The Lower Thames Crossing is a proposed new crossing that would almost double road capacity between Kent, Thurrock, Havering and Essex, bringing many benefits and new opportunities to those living and working there. It would ease congestion and improve air quality on the Dartford Crossing by diverting over 13 million vehicles away every year. It would help level up regions across the southeast by creating an additional, reliable connection between people, jobs, homes, and businesses, as well as support the region’s recovery from Covid by employing over 22,000 people during construction.
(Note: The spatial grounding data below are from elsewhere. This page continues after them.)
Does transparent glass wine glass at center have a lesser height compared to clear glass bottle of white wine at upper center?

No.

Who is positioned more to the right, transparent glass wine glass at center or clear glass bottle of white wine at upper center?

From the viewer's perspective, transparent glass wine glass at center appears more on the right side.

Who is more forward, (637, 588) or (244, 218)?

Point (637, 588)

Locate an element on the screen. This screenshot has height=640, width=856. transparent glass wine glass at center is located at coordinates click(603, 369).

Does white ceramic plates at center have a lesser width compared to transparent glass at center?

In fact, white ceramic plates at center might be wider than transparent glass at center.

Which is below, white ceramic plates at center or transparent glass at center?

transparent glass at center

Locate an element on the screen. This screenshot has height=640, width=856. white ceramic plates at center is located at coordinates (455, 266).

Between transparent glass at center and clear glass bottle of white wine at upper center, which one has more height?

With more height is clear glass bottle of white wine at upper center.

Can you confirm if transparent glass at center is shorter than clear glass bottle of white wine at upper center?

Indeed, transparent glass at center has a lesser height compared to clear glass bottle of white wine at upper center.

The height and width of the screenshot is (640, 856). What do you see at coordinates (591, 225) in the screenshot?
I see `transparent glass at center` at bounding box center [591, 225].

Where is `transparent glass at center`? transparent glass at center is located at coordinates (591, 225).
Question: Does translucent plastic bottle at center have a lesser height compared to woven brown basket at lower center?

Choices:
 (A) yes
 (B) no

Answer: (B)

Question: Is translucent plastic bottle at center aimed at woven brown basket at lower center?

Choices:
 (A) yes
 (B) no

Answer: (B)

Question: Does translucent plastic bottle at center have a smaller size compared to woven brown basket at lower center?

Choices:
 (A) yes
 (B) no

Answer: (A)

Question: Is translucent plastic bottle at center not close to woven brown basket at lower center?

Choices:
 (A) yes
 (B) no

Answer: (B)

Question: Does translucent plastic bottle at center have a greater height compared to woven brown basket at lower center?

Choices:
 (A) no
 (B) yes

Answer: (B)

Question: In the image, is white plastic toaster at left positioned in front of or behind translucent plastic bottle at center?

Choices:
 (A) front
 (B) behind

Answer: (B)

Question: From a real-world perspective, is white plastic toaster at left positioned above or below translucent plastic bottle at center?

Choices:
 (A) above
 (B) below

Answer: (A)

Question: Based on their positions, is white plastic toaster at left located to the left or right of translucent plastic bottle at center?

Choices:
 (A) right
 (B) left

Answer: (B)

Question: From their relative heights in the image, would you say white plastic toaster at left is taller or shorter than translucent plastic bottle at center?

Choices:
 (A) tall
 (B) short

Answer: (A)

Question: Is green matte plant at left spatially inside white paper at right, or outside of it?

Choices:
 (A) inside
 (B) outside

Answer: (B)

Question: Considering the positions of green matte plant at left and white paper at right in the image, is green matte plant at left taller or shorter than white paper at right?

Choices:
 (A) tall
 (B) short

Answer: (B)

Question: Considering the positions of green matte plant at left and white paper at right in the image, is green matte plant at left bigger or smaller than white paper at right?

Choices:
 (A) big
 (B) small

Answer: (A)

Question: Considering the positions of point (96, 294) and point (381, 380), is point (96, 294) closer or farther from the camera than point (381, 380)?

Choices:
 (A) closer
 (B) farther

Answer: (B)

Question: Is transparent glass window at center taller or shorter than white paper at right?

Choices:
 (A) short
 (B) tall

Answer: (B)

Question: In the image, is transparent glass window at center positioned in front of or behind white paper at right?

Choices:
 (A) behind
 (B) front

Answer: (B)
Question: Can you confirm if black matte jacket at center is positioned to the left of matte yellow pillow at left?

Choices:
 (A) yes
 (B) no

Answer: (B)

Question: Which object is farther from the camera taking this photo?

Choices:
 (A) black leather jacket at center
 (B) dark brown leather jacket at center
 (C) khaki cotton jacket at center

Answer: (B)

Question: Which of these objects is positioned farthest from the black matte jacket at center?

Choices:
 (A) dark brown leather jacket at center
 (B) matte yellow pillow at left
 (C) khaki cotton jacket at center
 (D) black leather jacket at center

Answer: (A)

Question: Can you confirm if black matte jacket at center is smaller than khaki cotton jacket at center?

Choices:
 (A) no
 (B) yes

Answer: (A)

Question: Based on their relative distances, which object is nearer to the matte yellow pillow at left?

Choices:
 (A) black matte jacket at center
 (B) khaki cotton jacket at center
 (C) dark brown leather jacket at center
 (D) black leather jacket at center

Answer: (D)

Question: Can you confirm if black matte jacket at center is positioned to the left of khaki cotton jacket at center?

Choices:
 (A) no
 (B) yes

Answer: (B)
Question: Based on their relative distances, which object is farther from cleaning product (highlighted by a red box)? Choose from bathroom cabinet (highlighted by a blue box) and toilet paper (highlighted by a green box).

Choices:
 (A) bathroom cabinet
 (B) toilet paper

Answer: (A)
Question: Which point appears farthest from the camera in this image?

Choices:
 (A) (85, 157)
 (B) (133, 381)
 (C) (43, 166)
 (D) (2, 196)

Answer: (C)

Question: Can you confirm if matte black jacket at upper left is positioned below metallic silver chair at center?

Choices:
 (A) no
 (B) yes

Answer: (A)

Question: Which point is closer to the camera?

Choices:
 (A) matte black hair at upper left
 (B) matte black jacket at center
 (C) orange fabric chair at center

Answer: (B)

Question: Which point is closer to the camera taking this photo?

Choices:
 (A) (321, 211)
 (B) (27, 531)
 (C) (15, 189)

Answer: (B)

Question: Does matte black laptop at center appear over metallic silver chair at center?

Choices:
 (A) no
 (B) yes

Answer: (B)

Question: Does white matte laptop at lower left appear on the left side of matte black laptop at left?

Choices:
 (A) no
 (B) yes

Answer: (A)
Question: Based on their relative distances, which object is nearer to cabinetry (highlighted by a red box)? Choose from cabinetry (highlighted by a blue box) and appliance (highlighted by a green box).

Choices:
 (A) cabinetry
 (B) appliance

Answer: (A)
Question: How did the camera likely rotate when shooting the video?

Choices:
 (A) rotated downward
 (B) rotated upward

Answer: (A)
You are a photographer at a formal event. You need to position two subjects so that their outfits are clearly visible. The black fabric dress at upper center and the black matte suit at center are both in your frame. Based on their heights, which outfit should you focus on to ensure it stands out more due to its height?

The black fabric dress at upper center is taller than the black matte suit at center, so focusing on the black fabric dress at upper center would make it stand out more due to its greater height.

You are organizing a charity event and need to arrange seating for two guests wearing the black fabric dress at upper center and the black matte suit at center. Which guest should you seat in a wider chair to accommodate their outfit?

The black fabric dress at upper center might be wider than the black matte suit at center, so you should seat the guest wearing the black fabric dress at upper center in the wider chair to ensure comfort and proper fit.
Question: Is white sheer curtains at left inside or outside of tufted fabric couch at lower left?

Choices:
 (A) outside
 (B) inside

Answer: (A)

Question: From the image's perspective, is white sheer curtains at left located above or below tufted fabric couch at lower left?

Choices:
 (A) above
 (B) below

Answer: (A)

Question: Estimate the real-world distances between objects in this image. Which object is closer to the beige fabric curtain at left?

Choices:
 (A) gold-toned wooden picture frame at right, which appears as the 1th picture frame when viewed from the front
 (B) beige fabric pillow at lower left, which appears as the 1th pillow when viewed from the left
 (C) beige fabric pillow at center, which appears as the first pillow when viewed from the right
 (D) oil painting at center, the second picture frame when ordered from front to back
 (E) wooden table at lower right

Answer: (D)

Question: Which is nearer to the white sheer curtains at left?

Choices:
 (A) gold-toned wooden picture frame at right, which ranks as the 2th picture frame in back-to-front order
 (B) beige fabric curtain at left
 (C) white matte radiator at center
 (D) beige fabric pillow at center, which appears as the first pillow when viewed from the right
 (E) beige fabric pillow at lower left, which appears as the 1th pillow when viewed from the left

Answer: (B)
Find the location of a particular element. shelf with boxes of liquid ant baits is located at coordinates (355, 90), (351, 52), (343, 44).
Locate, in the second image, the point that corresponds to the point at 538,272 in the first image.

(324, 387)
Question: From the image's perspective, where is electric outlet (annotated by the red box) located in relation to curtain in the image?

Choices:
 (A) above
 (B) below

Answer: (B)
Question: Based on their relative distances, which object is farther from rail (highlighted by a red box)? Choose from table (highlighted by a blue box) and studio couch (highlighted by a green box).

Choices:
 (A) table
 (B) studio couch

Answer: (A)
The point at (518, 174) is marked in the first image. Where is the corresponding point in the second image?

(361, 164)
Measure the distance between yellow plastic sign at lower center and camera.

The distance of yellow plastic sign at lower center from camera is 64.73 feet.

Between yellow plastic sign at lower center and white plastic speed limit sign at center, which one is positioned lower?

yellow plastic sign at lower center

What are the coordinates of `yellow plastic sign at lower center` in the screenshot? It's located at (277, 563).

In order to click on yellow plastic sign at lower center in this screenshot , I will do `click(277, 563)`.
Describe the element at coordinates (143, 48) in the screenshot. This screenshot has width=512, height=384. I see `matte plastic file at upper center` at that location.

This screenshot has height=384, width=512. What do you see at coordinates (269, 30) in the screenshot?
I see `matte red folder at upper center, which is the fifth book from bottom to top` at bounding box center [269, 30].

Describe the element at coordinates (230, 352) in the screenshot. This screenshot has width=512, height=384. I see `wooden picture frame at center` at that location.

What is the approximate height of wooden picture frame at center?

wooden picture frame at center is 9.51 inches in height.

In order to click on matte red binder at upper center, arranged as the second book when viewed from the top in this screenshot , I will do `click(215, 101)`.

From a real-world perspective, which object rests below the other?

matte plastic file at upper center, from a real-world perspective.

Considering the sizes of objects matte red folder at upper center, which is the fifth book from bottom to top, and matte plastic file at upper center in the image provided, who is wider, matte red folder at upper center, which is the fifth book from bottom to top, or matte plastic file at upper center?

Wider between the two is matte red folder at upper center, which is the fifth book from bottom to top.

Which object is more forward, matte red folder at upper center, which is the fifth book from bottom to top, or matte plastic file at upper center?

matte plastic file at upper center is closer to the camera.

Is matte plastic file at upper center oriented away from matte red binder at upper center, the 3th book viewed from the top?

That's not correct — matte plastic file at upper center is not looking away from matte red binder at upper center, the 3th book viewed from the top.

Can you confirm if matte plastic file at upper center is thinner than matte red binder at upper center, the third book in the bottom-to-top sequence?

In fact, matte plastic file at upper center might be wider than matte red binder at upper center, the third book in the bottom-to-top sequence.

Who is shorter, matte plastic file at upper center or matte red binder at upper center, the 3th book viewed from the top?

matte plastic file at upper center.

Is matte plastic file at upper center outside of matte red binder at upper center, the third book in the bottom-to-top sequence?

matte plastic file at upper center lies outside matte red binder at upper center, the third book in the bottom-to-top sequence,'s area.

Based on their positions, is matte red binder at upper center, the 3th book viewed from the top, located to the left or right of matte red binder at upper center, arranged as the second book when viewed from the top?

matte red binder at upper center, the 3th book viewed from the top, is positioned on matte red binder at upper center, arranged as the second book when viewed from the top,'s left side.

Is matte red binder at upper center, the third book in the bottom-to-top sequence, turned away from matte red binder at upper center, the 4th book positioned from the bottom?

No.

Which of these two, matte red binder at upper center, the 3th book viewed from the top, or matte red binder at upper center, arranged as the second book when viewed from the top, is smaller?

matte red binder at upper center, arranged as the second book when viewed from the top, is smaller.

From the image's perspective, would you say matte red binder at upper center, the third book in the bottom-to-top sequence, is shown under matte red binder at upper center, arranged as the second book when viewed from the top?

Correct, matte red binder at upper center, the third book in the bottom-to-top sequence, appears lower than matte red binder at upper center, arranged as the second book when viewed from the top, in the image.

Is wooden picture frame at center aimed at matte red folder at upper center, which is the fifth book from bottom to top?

"The feedback has been crucial in helping us design a scheme that brings the most benefit to local communities whilst reducing its impact. This further consultation is another opportunity for people to have their say before we submit our planning application at the end of the year. I would like to thank everyone in advance for once again giving us their time and feedback."Matt Palmer, Executive Director
When the consultation closes, we will take some time to consider your feedback. We plan to submit a new application for a Development Consent Order later this year. This will start the 18 month consent process. If given the green light, construction is expected to start in 2024 and take around six years, leading to a revised road opening date between 2029 and 2030.